ASSIGNED TASK: Take every line from the records below that includes the word "ITTT".

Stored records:
▼

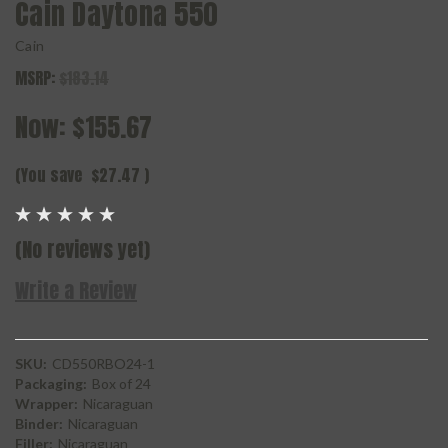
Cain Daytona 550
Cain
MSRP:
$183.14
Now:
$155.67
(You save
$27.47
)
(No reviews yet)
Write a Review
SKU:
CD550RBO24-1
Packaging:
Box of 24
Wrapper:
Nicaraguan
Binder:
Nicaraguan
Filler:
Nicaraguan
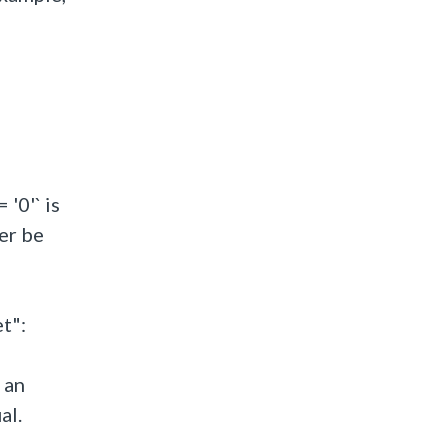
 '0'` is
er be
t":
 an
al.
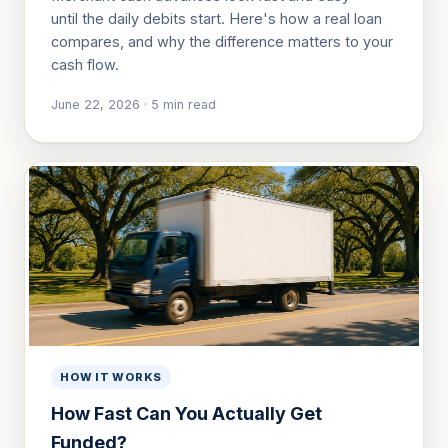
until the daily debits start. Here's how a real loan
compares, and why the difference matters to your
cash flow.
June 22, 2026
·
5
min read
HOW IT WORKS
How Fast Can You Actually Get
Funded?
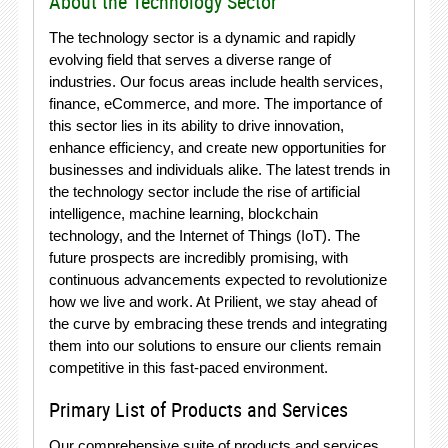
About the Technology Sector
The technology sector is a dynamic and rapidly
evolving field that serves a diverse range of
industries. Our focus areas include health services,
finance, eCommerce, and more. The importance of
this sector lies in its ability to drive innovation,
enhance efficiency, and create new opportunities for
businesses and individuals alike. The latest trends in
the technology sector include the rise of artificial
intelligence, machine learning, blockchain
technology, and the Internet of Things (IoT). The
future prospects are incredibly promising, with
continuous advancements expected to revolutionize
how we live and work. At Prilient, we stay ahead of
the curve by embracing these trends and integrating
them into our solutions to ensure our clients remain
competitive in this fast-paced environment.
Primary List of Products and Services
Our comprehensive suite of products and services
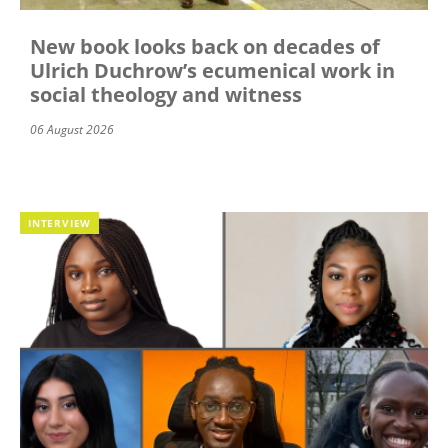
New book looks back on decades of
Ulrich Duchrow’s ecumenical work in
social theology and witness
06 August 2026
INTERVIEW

▲
▼

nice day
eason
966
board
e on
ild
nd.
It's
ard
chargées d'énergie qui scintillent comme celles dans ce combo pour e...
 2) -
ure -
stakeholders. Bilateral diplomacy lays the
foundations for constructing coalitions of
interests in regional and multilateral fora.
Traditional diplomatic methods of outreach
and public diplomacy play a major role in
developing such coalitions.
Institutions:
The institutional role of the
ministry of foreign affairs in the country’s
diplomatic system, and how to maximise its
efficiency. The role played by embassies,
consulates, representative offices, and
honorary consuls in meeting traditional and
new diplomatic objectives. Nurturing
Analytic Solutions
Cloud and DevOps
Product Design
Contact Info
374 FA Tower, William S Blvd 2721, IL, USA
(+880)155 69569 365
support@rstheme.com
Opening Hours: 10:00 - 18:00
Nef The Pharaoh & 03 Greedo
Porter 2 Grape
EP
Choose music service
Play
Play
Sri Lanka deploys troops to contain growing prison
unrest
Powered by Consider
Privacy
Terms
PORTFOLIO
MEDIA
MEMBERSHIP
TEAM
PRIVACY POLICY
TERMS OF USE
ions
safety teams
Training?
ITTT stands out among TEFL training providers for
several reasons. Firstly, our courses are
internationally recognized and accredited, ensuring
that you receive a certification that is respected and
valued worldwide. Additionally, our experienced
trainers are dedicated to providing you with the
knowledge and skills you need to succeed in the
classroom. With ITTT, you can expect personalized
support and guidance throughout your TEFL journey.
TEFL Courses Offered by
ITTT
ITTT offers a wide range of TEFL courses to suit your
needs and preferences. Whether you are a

▲

EXERCISE RESULT:
ITTT stands out among TEFL training providers for
classroom. With ITTT, you can expect personalized
ITTT
ITTT offers a wide range of TEFL courses to suit your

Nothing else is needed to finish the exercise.